Available records:
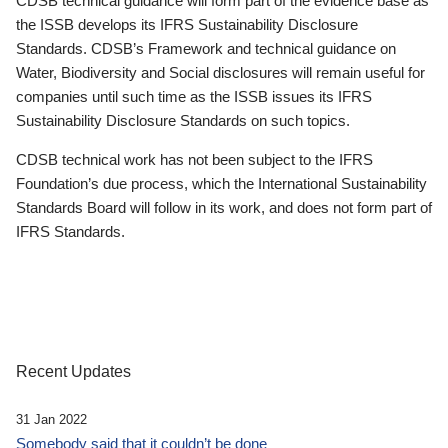
CDSB technical guidance will form part of the evidence base as
the ISSB develops its IFRS Sustainability Disclosure
Standards. CDSB’s Framework and technical guidance on
Water, Biodiversity and Social disclosures will remain useful for
companies until such time as the ISSB issues its IFRS
Sustainability Disclosure Standards on such topics.
CDSB technical work has not been subject to the IFRS
Foundation’s due process, which the International Sustainability
Standards Board will follow in its work, and does not form part of
IFRS Standards.
Recent Updates
31 Jan 2022
Somebody said that it couldn’t be done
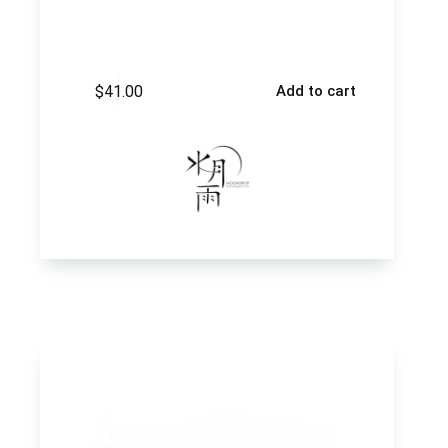
$
41.00
Add to cart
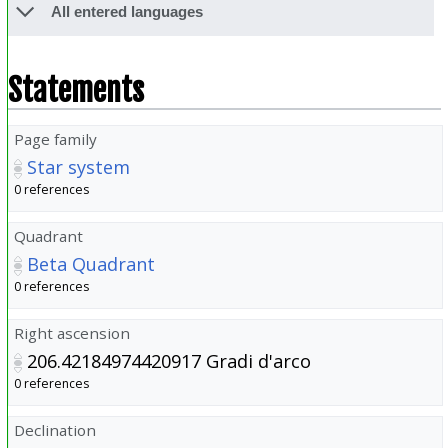
All entered languages
Statements
Page family
Star system
0 references
Quadrant
Beta Quadrant
0 references
Right ascension
206.42184974420917
Gradi d'arco
0 references
Declination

Task details: Scan the records for lines with the string "part". Give the number of such lines and nothing else.

Answer area: 2